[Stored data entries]
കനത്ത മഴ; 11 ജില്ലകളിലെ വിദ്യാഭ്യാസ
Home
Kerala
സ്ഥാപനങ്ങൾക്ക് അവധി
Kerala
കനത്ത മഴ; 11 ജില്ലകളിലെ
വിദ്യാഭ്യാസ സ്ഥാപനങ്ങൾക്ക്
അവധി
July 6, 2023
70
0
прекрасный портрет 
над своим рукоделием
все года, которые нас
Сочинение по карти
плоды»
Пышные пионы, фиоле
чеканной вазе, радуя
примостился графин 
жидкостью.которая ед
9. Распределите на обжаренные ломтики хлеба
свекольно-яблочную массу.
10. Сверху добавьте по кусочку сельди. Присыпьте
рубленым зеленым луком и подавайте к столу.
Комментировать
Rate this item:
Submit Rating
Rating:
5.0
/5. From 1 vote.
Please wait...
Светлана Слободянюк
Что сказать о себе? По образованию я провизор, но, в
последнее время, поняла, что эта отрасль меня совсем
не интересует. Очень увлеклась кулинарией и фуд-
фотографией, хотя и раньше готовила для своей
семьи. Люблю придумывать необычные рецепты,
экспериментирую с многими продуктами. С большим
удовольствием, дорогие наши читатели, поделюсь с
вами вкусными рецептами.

---

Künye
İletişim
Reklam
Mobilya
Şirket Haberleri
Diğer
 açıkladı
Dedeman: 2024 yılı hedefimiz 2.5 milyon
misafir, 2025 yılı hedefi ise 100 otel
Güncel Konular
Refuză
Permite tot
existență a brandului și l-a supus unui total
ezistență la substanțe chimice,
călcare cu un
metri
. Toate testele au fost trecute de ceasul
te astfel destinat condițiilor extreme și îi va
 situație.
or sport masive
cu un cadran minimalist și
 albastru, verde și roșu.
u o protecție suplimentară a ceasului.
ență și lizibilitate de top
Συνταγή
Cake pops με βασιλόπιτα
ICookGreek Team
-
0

* WORK ORDER: Select and copy each line from the data that includes the word "yılı".

* PROBLEM SOLUTION:
Dedeman: 2024 yılı hedefimiz 2.5 milyon
misafir, 2025 yılı hedefi ise 100 otel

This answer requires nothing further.